By Mark John
BRUSSELS, June 20 (Reuters) - German Chancellor Angela Merkel on Friday backed President Nicolas Sarkozy's call for the European Union to forget about adding new members until it finds a remedy to Ireland's rejection of an EU reform treaty.
Both leaders are avid backers of the so-called Lisbon Treaty and have urged other EU members to pursue its ratification despite Ireland's "No". They have also long made it clear that they oppose Turkey's long-term membership aspirations.
Asked whether she agreed with Sarkozy's "No Lisbon, no enlargement" comment on the first day of an EU summit, Merkel said the EU's existing institutional arrangements limited the size of the bloc to its current 27 members.

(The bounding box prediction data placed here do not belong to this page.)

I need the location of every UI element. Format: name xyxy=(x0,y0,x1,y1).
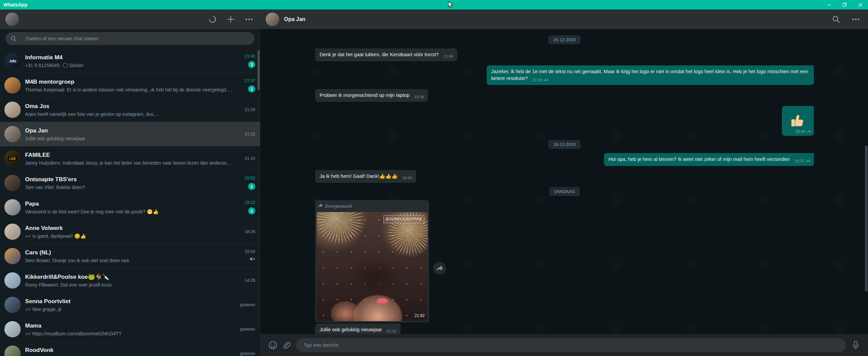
close-button[interactable] xyxy=(852,0,868,9)
forwarded-text: Doorgestuurd xyxy=(325,203,352,210)
chat-title[interactable]: Opa Jan xyxy=(284,16,305,22)
chat-list-item[interactable]: Kikkerdrill&Poolse koe🐸🐐🔪Romy Flikweert:… xyxy=(0,268,260,293)
new-chat-icon[interactable] xyxy=(227,15,235,23)
chat-list-item[interactable]: Ontsnapte TBS'ersTom van Vliet: Bakkie d… xyxy=(0,171,260,195)
photo-lips-decoration xyxy=(377,298,388,303)
chat-preview-text: Thomas Korperaal: Er is in andere klasse… xyxy=(25,87,232,92)
chat-time: 21:40 xyxy=(245,54,255,59)
read-ticks-icon: ✓✓ xyxy=(806,159,810,163)
search-in-chat-icon[interactable] xyxy=(832,15,840,23)
message-time: 18:50 xyxy=(402,174,412,181)
menu-icon[interactable] xyxy=(245,15,253,23)
image-caption-message[interactable]: Jullie ook gelukkig nieuwjaar21:32 xyxy=(315,323,401,334)
my-profile-avatar[interactable] xyxy=(5,13,19,26)
chat-list-item[interactable]: Mama✓✓https://myalbum.com/album/meii2NhZ… xyxy=(0,317,260,341)
chat-preview-text: Arjen heeft namelijk een foto van je gez… xyxy=(25,111,159,117)
microphone-icon[interactable] xyxy=(852,340,860,350)
message-history[interactable]: 15-12-2020Denk je dat het gaat lukken, d… xyxy=(260,29,868,334)
chat-avatar xyxy=(4,248,21,264)
chat-time: 15:00 xyxy=(245,249,255,254)
window-controls xyxy=(821,0,868,9)
search-input[interactable] xyxy=(25,36,249,42)
chat-time: 21:37 xyxy=(245,78,255,83)
chat-list-item[interactable]: Cars (NL)Sem Brown: Oranje zou ik ook ni… xyxy=(0,244,260,268)
attach-icon[interactable] xyxy=(283,341,290,349)
chat-preview: ✓✓Nee grapje, jk xyxy=(25,307,232,312)
message-text: Ja ik heb hem! Gaaf! Dank!👍👍👍 xyxy=(320,173,398,179)
date-chip: 15-12-2020 xyxy=(548,35,581,44)
chat-list-item[interactable]: .infoInformatie M4+31 6 81258045:Sticker… xyxy=(0,49,260,73)
search-bar xyxy=(0,29,260,49)
chat-list-item[interactable]: Opa JanJullie ook gelukkig nieuwjaar21:3… xyxy=(0,122,260,146)
chat-time: 20:52 xyxy=(245,176,255,181)
forwarded-icon xyxy=(318,203,323,210)
chat-preview: Jullie ook gelukkig nieuwjaar xyxy=(25,136,232,141)
chat-list-item[interactable]: PapaVanavond is de Mol weer! Doe je nog … xyxy=(0,195,260,219)
chat-preview: Janny Huijsdens: Inderdaad Jossy, je kan… xyxy=(25,160,232,166)
read-ticks-icon: ✓✓ xyxy=(544,78,548,82)
read-ticks-icon: ✓✓ xyxy=(807,129,811,134)
chat-preview-text: https://myalbum.com/album/meii2NhZi4TT xyxy=(32,331,121,336)
incoming-image-message[interactable]: Doorgestuurd@SENNXJOSEPHINE21:32 xyxy=(315,200,429,322)
incoming-message[interactable]: Ja ik heb hem! Gaaf! Dank!👍👍👍18:50 xyxy=(315,170,416,183)
whatsapp-window: WhatsApp xyxy=(0,0,868,356)
chat-name: M4B mentorgroep xyxy=(25,79,232,85)
incoming-message[interactable]: Denk je dat het gaat lukken, die Kerstka… xyxy=(315,48,457,61)
chat-time: 21:10 xyxy=(245,156,255,161)
forward-image-button[interactable] xyxy=(433,262,446,275)
message-input[interactable] xyxy=(296,338,846,352)
chat-menu-icon[interactable] xyxy=(852,15,860,23)
message-time: 21:59✓✓ xyxy=(532,77,548,83)
message-time: 23:38 xyxy=(414,93,424,100)
chat-list: .infoInformatie M4+31 6 81258045:Sticker… xyxy=(0,49,260,356)
chat-name: RoodVonk xyxy=(25,347,232,354)
sidebar-scrollbar[interactable] xyxy=(258,50,260,90)
sticker-icon xyxy=(63,63,67,67)
message-text: Probeer ik morgenochtend op mijn laptop xyxy=(320,92,409,98)
message-time: 21:45 xyxy=(443,53,453,60)
status-icon[interactable] xyxy=(208,15,217,23)
chat-preview-text: Nee grapje, jk xyxy=(32,307,61,312)
minimize-button[interactable] xyxy=(821,0,837,9)
chat-avatar xyxy=(4,175,21,191)
chat-avatar: .info xyxy=(4,53,21,69)
chat-list-item[interactable]: M4B mentorgroepThomas Korperaal: Er is i… xyxy=(0,73,260,98)
unread-badge: 3 xyxy=(248,61,255,68)
chat-list-item[interactable]: RoodVonkOma Jos: Helaas geen 6 miljoen p… xyxy=(0,341,260,356)
chat-list-item[interactable]: Oma JosArjen heeft namelijk een foto van… xyxy=(0,98,260,122)
unread-badge: 1 xyxy=(248,85,255,92)
message-text: Jullie ook gelukkig nieuwjaar xyxy=(320,327,382,332)
conversation-pane: Opa Jan 15-12-2020Denk je dat het gaat l… xyxy=(260,9,868,356)
chat-avatar xyxy=(4,126,21,142)
chat-name: FAMILEE xyxy=(25,152,232,159)
emoji-icon[interactable] xyxy=(268,341,277,350)
chat-name: Kikkerdrill&Poolse koe🐸🐐🔪 xyxy=(25,273,232,280)
chat-list-item[interactable]: Senna Poortvliet✓✓Nee grapje, jkgisteren xyxy=(0,293,260,317)
photo-time: 21:32 xyxy=(415,312,425,319)
outgoing-message[interactable]: Hoi opa, heb je hem al binnen? Ik weet n… xyxy=(604,153,814,166)
chat-avatar xyxy=(4,297,21,313)
chat-preview: ✓✓https://myalbum.com/album/meii2NhZi4TT xyxy=(25,331,232,336)
chat-preview: ✓✓Is goed, dankjewel! 😊👍 xyxy=(25,233,232,239)
restore-button[interactable] xyxy=(837,0,852,9)
chat-list-item[interactable]: Anne Volwerk✓✓Is goed, dankjewel! 😊👍18:2… xyxy=(0,219,260,244)
outgoing-sticker-message[interactable]: 23:42✓✓ xyxy=(782,106,814,136)
incoming-message[interactable]: Probeer ik morgenochtend op mijn laptop2… xyxy=(315,89,428,102)
chat-time: 19:22 xyxy=(245,200,255,205)
chat-avatar xyxy=(4,199,21,215)
chat-name: Opa Jan xyxy=(25,127,232,134)
chat-list-item[interactable]: LEEFAMILEEJanny Huijsdens: Inderdaad Jos… xyxy=(0,146,260,171)
window-title: WhatsApp xyxy=(0,2,27,7)
chat-preview-text: Romy Flikweert: Dat ene over jezelf enzo xyxy=(25,282,112,288)
titlebar: WhatsApp xyxy=(0,0,868,9)
chat-avatar[interactable] xyxy=(266,13,279,26)
read-ticks-icon: ✓✓ xyxy=(25,233,30,239)
read-ticks-icon: ✓✓ xyxy=(25,331,30,336)
chat-time: gisteren xyxy=(240,302,255,307)
message-photo[interactable]: @SENNXJOSEPHINE21:32 xyxy=(317,212,428,321)
chat-preview-text: Tom van Vliet: Bakkie doen? xyxy=(25,185,85,190)
chat-preview: +31 6 81258045:Sticker xyxy=(25,63,232,68)
outgoing-message[interactable]: Jazeker, ik heb de 1e met de tekst nu ne… xyxy=(487,65,814,85)
forwarded-label: Doorgestuurd xyxy=(317,202,428,212)
messages-scrollbar[interactable] xyxy=(865,146,868,291)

"I agree because the Nice Treaty limited the (European) Union to a membership of 27 states and for me it is unthinkable that we would change one area of the Nice Treaty without looking at the whole of the Lisbon treaty," she said in Brussels.
Asked whether the 27-state ceiling also excluded Croatia, which is at the front of the queue of those waiting to join and hopes to conclude accession negotiations next year, she replied simply: "Croatia is indeed a country."
Turkey and Croatia are currently negotiating their accession to the EU, with several other countries in the Western Balkans working their way up the candidacy ladder.
But countries such as Austria and some of the ex-communist states that have joined the bloc since the end of the Cold War disagreed with Paris and Berlin.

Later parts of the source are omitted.